__ACTIVITY__. For every line in the entries that contains "Nice", show the whole line.

__Structured page parsing data__.
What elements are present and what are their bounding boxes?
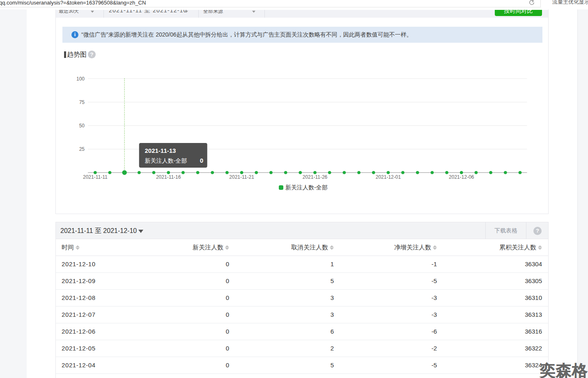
svg-text:0: 0 bbox=[200, 157, 203, 164]
svg-text:新关注人数-全部: 新关注人数-全部 bbox=[145, 157, 187, 164]
svg-text:2021-12-06: 2021-12-06 bbox=[449, 174, 474, 180]
svg-text:新关注人数-全部: 新关注人数-全部 bbox=[285, 184, 328, 191]
svg-text:25: 25 bbox=[79, 146, 85, 152]
svg-text:2021-11-21: 2021-11-21 bbox=[229, 174, 254, 180]
svg-text:2021-11-26: 2021-11-26 bbox=[303, 174, 328, 180]
svg-text:50: 50 bbox=[79, 123, 85, 129]
svg-text:2021-12-01: 2021-12-01 bbox=[376, 174, 401, 180]
svg-text:75: 75 bbox=[79, 99, 85, 105]
svg-text:2021-11-13: 2021-11-13 bbox=[145, 147, 176, 154]
svg-text:100: 100 bbox=[76, 76, 85, 82]
svg-text:2021-11-11: 2021-11-11 bbox=[83, 174, 108, 180]
svg-text:2021-11-16: 2021-11-16 bbox=[156, 174, 181, 180]
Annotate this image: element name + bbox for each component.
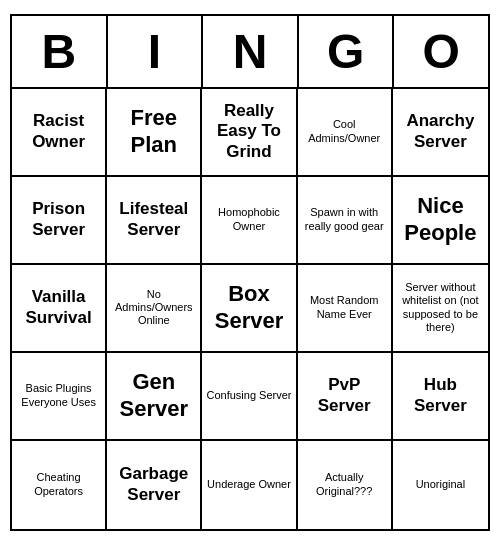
cell-label: Racist Owner <box>16 111 101 152</box>
bingo-cell: Box Server <box>202 265 297 353</box>
bingo-cell: Vanilla Survival <box>12 265 107 353</box>
cell-label: Free Plan <box>111 105 196 158</box>
bingo-cell: Confusing Server <box>202 353 297 441</box>
cell-label: Cheating Operators <box>16 471 101 497</box>
bingo-cell: Underage Owner <box>202 441 297 529</box>
bingo-cell: Actually Original??? <box>298 441 393 529</box>
cell-label: Nice People <box>397 193 484 246</box>
cell-label: Actually Original??? <box>302 471 387 497</box>
bingo-cell: Hub Server <box>393 353 488 441</box>
cell-label: Vanilla Survival <box>16 287 101 328</box>
cell-label: Prison Server <box>16 199 101 240</box>
cell-label: Confusing Server <box>206 389 291 402</box>
cell-label: Underage Owner <box>207 478 291 491</box>
cell-label: Really Easy To Grind <box>206 101 291 162</box>
cell-label: Hub Server <box>397 375 484 416</box>
bingo-grid: Racist OwnerFree PlanReally Easy To Grin… <box>12 89 488 529</box>
cell-label: No Admins/Owners Online <box>111 288 196 328</box>
bingo-cell: Basic Plugins Everyone Uses <box>12 353 107 441</box>
bingo-cell: Spawn in with really good gear <box>298 177 393 265</box>
bingo-header-cell: I <box>108 16 204 89</box>
bingo-cell: Garbage Server <box>107 441 202 529</box>
bingo-cell: Homophobic Owner <box>202 177 297 265</box>
bingo-header-cell: N <box>203 16 299 89</box>
cell-label: Server without whitelist on (not suppose… <box>397 281 484 334</box>
bingo-cell: Cool Admins/Owner <box>298 89 393 177</box>
bingo-cell: Really Easy To Grind <box>202 89 297 177</box>
cell-label: Gen Server <box>111 369 196 422</box>
bingo-cell: Racist Owner <box>12 89 107 177</box>
bingo-cell: Prison Server <box>12 177 107 265</box>
bingo-header-cell: G <box>299 16 395 89</box>
bingo-card: BINGO Racist OwnerFree PlanReally Easy T… <box>10 14 490 531</box>
bingo-header-cell: O <box>394 16 488 89</box>
bingo-cell: Nice People <box>393 177 488 265</box>
bingo-cell: No Admins/Owners Online <box>107 265 202 353</box>
bingo-cell: Free Plan <box>107 89 202 177</box>
cell-label: PvP Server <box>302 375 387 416</box>
cell-label: Cool Admins/Owner <box>302 118 387 144</box>
cell-label: Garbage Server <box>111 464 196 505</box>
bingo-cell: Unoriginal <box>393 441 488 529</box>
bingo-header: BINGO <box>12 16 488 89</box>
cell-label: Unoriginal <box>416 478 466 491</box>
bingo-cell: Lifesteal Server <box>107 177 202 265</box>
bingo-cell: Anarchy Server <box>393 89 488 177</box>
bingo-cell: Server without whitelist on (not suppose… <box>393 265 488 353</box>
bingo-cell: PvP Server <box>298 353 393 441</box>
cell-label: Anarchy Server <box>397 111 484 152</box>
bingo-header-cell: B <box>12 16 108 89</box>
cell-label: Basic Plugins Everyone Uses <box>16 382 101 408</box>
cell-label: Spawn in with really good gear <box>302 206 387 232</box>
cell-label: Most Random Name Ever <box>302 294 387 320</box>
bingo-cell: Cheating Operators <box>12 441 107 529</box>
cell-label: Homophobic Owner <box>206 206 291 232</box>
bingo-cell: Gen Server <box>107 353 202 441</box>
cell-label: Lifesteal Server <box>111 199 196 240</box>
bingo-cell: Most Random Name Ever <box>298 265 393 353</box>
cell-label: Box Server <box>206 281 291 334</box>
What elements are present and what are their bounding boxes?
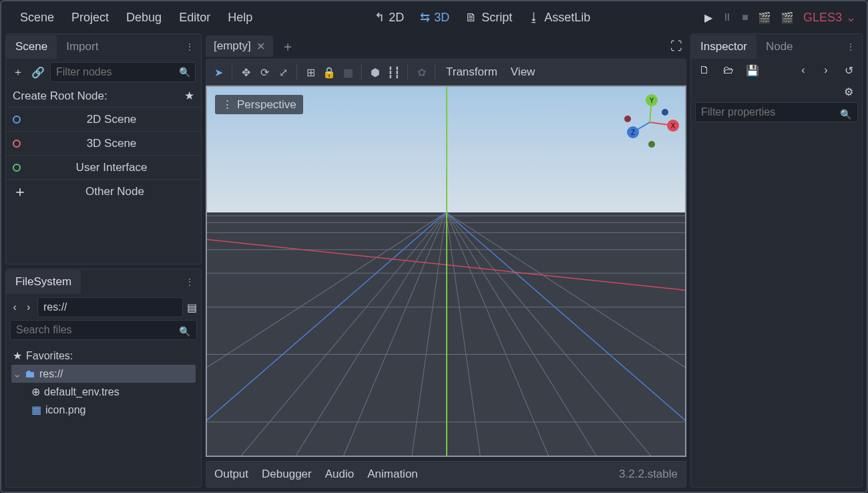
spatial-icon xyxy=(13,140,21,148)
dock-options-icon[interactable]: ⋮ xyxy=(846,41,862,52)
svg-line-12 xyxy=(446,212,480,456)
svg-line-15 xyxy=(446,212,685,456)
play-custom-icon[interactable]: 🎬 xyxy=(781,11,794,24)
filter-properties-input[interactable] xyxy=(695,102,858,122)
bottom-tab-output[interactable]: Output xyxy=(214,468,248,481)
snap-grid-icon[interactable]: ┇┇ xyxy=(386,64,402,80)
svg-point-33 xyxy=(662,109,668,116)
dock-options-icon[interactable]: ⋮ xyxy=(185,41,201,52)
svg-text:X: X xyxy=(671,122,676,130)
svg-line-11 xyxy=(412,212,446,456)
favorite-icon[interactable]: ★ xyxy=(184,89,194,103)
workspace-switcher: ↰ 2D ⇆ 3D 🗎 Script ⭳ AssetLib xyxy=(371,7,594,27)
version-label: 3.2.2.stable xyxy=(619,468,678,481)
bottom-panel-tabs: Output Debugger Audio Animation 3.2.2.st… xyxy=(206,461,686,488)
add-node-icon[interactable]: ＋ xyxy=(10,64,26,80)
svg-text:Y: Y xyxy=(650,97,654,104)
rotate-tool-icon[interactable]: ⟳ xyxy=(256,64,272,80)
distraction-free-icon[interactable]: ⛶ xyxy=(670,39,686,53)
3d-viewport[interactable]: ⋮ Perspective X Y Z xyxy=(206,86,686,457)
viewport-toolbar: ➤ ✥ ⟳ ⤢ ⊞ 🔒 ▦ ⬢ ┇┇ ✿ Transform View xyxy=(206,59,686,86)
svg-line-9 xyxy=(241,212,446,456)
open-scene-tabs: [empty] ✕ ＋ ⛶ xyxy=(206,33,686,59)
fs-file[interactable]: ⊕ default_env.tres xyxy=(11,383,196,401)
filter-nodes-input[interactable] xyxy=(50,62,196,82)
fs-path-input[interactable] xyxy=(37,297,183,317)
bottom-tab-animation[interactable]: Animation xyxy=(367,468,418,481)
transform-menu[interactable]: Transform xyxy=(441,63,503,81)
root-option-2d[interactable]: 2D Scene xyxy=(6,107,201,131)
stop-icon[interactable]: ■ xyxy=(742,11,748,23)
play-scene-icon[interactable]: 🎬 xyxy=(758,11,771,24)
svg-line-19 xyxy=(446,212,685,456)
workspace-script[interactable]: 🗎 Script xyxy=(461,8,516,27)
star-icon: ★ xyxy=(13,349,22,362)
bottom-tab-audio[interactable]: Audio xyxy=(325,468,354,481)
scene-tab-empty[interactable]: [empty] ✕ xyxy=(206,35,273,57)
tab-scene[interactable]: Scene xyxy=(6,35,57,59)
folder-icon: 🖿 xyxy=(25,368,35,380)
scale-tool-icon[interactable]: ⤢ xyxy=(275,64,291,80)
move-tool-icon[interactable]: ✥ xyxy=(238,64,254,80)
history-forward-icon[interactable]: › xyxy=(818,62,834,78)
select-tool-icon[interactable]: ➤ xyxy=(210,64,226,80)
menu-help[interactable]: Help xyxy=(220,4,260,31)
play-icon[interactable]: ▶ xyxy=(704,11,712,24)
tab-filesystem[interactable]: FileSystem xyxy=(6,270,81,294)
close-icon[interactable]: ✕ xyxy=(256,40,265,53)
menu-project[interactable]: Project xyxy=(63,4,117,31)
save-resource-icon[interactable]: 💾 xyxy=(744,62,761,78)
root-option-other[interactable]: ＋ Other Node xyxy=(6,179,201,203)
lock-icon[interactable]: 🔒 xyxy=(321,64,337,80)
svg-line-16 xyxy=(296,212,446,456)
svg-line-10 xyxy=(344,212,446,456)
tab-inspector[interactable]: Inspector xyxy=(691,35,756,59)
menu-debug[interactable]: Debug xyxy=(118,4,170,31)
resource-icon: ⊕ xyxy=(31,385,40,398)
dock-options-icon[interactable]: ⋮ xyxy=(185,277,201,287)
renderer-dropdown[interactable]: GLES3 ⌄ xyxy=(803,10,856,25)
snap-object-icon[interactable]: ⬢ xyxy=(367,64,383,80)
fs-search-input[interactable] xyxy=(10,320,197,340)
perspective-badge[interactable]: ⋮ Perspective xyxy=(215,95,303,114)
tab-import[interactable]: Import xyxy=(57,35,107,59)
chevron-down-icon: ⌄ xyxy=(13,367,21,380)
svg-line-8 xyxy=(207,212,446,456)
pause-icon[interactable]: ⏸ xyxy=(722,11,732,23)
split-view-icon[interactable]: ▤ xyxy=(187,299,197,315)
menu-scene[interactable]: Scene xyxy=(12,4,62,31)
fs-favorites[interactable]: ★ Favorites: xyxy=(11,347,196,365)
local-space-icon[interactable]: ⊞ xyxy=(302,64,318,80)
group-icon[interactable]: ▦ xyxy=(340,64,356,80)
workspace-assetlib[interactable]: ⭳ AssetLib xyxy=(524,8,594,27)
new-resource-icon[interactable]: 🗋 xyxy=(696,62,712,78)
svg-line-18 xyxy=(207,212,446,456)
nav-back-icon[interactable]: ‹ xyxy=(10,299,20,315)
workspace-2d[interactable]: ↰ 2D xyxy=(371,7,408,27)
history-icon[interactable]: ↺ xyxy=(841,62,857,78)
plus-icon: ＋ xyxy=(13,182,27,202)
playback-controls: ▶ ⏸ ■ 🎬 🎬 GLES3 ⌄ xyxy=(704,10,856,25)
new-scene-icon[interactable]: ＋ xyxy=(276,37,300,55)
svg-point-31 xyxy=(624,116,631,122)
open-resource-icon[interactable]: 🗁 xyxy=(720,62,736,78)
node2d-icon xyxy=(13,116,21,124)
svg-line-13 xyxy=(446,212,548,456)
object-properties-icon[interactable]: ⚙ xyxy=(841,84,857,100)
tab-node[interactable]: Node xyxy=(756,35,803,59)
fs-file[interactable]: ▦ icon.png xyxy=(11,401,196,419)
orientation-gizmo[interactable]: X Y Z xyxy=(620,92,680,152)
create-root-heading: Create Root Node: ★ xyxy=(6,85,201,107)
history-back-icon[interactable]: ‹ xyxy=(795,62,811,78)
nav-forward-icon[interactable]: › xyxy=(24,299,34,315)
view-menu[interactable]: View xyxy=(505,63,541,81)
link-node-icon[interactable]: 🔗 xyxy=(30,64,46,80)
bottom-tab-debugger[interactable]: Debugger xyxy=(262,468,312,481)
svg-point-32 xyxy=(648,141,655,148)
fs-root-folder[interactable]: ⌄ 🖿 res:// xyxy=(11,365,196,383)
root-option-ui[interactable]: User Interface xyxy=(6,155,201,179)
preview-camera-icon[interactable]: ✿ xyxy=(413,64,429,80)
workspace-3d[interactable]: ⇆ 3D xyxy=(416,7,453,27)
root-option-3d[interactable]: 3D Scene xyxy=(6,131,201,155)
menu-editor[interactable]: Editor xyxy=(171,4,218,31)
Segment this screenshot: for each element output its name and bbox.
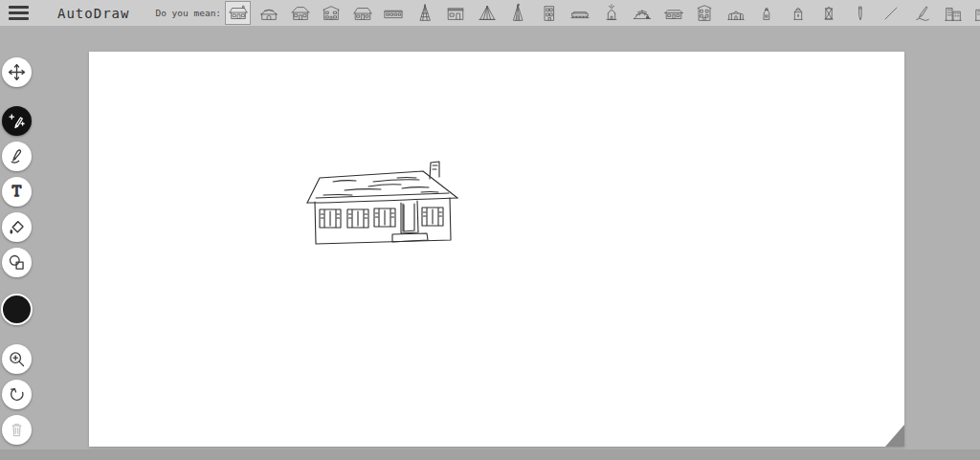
pen-squiggle-icon: [911, 3, 934, 24]
bungalow-icon: [662, 3, 685, 24]
suggestion-windmill-hut[interactable]: [598, 1, 624, 25]
suggestion-storefront[interactable]: [443, 1, 469, 25]
draw-tool[interactable]: [2, 142, 32, 171]
tower-tent-icon: [413, 3, 436, 24]
delete-button: [2, 415, 32, 445]
shape-tool[interactable]: [2, 248, 32, 277]
storefront-icon: [444, 3, 467, 24]
suggestion-oil-lamp[interactable]: [754, 1, 780, 25]
city-buildings-icon: [942, 3, 965, 24]
autodraw-tool[interactable]: [2, 106, 32, 136]
corner-resize-handle[interactable]: [885, 425, 904, 447]
ranch-house-icon: [227, 3, 250, 24]
undo-button[interactable]: [2, 380, 32, 409]
suggestion-label: Do you mean:: [155, 8, 221, 18]
marker-icon: [849, 3, 872, 24]
two-story-house-icon: [320, 3, 343, 24]
suggestion-bungalow[interactable]: [660, 1, 686, 25]
house-drawing: [306, 159, 459, 248]
oil-lamp-icon: [755, 3, 778, 24]
long-building-icon: [382, 3, 405, 24]
line-icon: [880, 3, 902, 24]
app-title: AutoDraw: [57, 6, 129, 21]
text-t-icon: T: [7, 182, 27, 202]
drawing-canvas[interactable]: [89, 52, 904, 447]
factory-icon: [973, 3, 980, 24]
suggestion-marker[interactable]: [847, 1, 873, 25]
fill-tool[interactable]: [2, 212, 32, 242]
suggestion-teepee[interactable]: [505, 1, 531, 25]
suggestion-two-story-house[interactable]: [319, 1, 345, 25]
suggestion-strip: [225, 0, 980, 26]
menu-button[interactable]: [9, 6, 29, 19]
suggestion-round-lantern[interactable]: [785, 1, 811, 25]
palace-icon: [724, 3, 747, 24]
magnifier-plus-icon: [7, 349, 27, 369]
house-with-door-icon: [351, 3, 374, 24]
select-tool[interactable]: [2, 57, 32, 87]
suggestion-house-with-door[interactable]: [349, 1, 375, 25]
square-lantern-icon: [817, 3, 840, 24]
suggestion-square-lantern[interactable]: [816, 1, 842, 25]
suggestion-igloo[interactable]: [630, 1, 656, 25]
suggestion-ranch-house[interactable]: [225, 1, 251, 25]
suggestion-hut[interactable]: [256, 1, 282, 25]
trash-icon: [7, 420, 27, 440]
svg-text:T: T: [12, 184, 22, 199]
workspace: T: [0, 26, 980, 449]
undo-arrow-icon: [7, 384, 27, 405]
train-icon: [568, 3, 591, 24]
pen-icon: [7, 146, 27, 166]
apartment-building-icon: [538, 3, 561, 24]
suggestion-tower-tent[interactable]: [412, 1, 437, 25]
suggestion-pen-squiggle[interactable]: [909, 1, 935, 25]
paint-bucket-icon: [7, 217, 27, 237]
circle-square-icon: [7, 252, 27, 273]
zoom-tool[interactable]: [2, 344, 32, 374]
round-lantern-icon: [787, 3, 810, 24]
topbar: AutoDraw Do you mean:: [0, 0, 980, 26]
suggestion-train[interactable]: [568, 1, 593, 25]
suggestion-townhouse[interactable]: [692, 1, 718, 25]
hut-icon: [257, 3, 280, 24]
suggestion-city-buildings[interactable]: [941, 1, 967, 25]
teepee-icon: [506, 3, 529, 24]
igloo-icon: [631, 3, 654, 24]
suggestion-cottage[interactable]: [287, 1, 313, 25]
magic-pencil-icon: [7, 111, 27, 131]
cottage-icon: [289, 3, 312, 24]
suggestion-long-building[interactable]: [381, 1, 407, 25]
suggestion-tent[interactable]: [474, 1, 500, 25]
type-tool[interactable]: T: [2, 177, 32, 207]
color-swatch[interactable]: [1, 294, 33, 325]
bottom-strip: [0, 449, 980, 460]
suggestion-factory[interactable]: [971, 1, 980, 25]
suggestion-apartment-building[interactable]: [536, 1, 562, 25]
windmill-hut-icon: [600, 3, 623, 24]
tent-icon: [476, 3, 499, 24]
suggestion-line[interactable]: [879, 1, 904, 25]
hamburger-icon: [9, 6, 29, 8]
suggestion-palace[interactable]: [723, 1, 748, 25]
move-arrows-icon: [7, 62, 27, 82]
townhouse-icon: [693, 3, 716, 24]
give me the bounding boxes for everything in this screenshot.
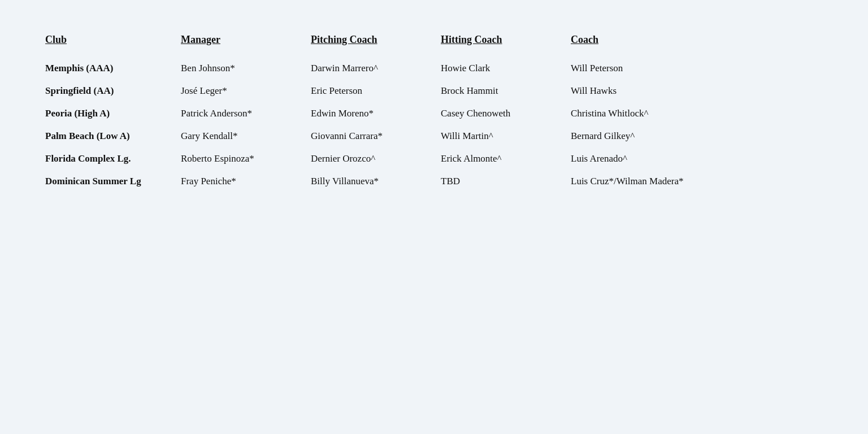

__REPLY TO THE EXERCISE__.
cell-label: Nice People <box>397 193 484 246</box>
bingo-cell: Nice People <box>393 177 488 265</box>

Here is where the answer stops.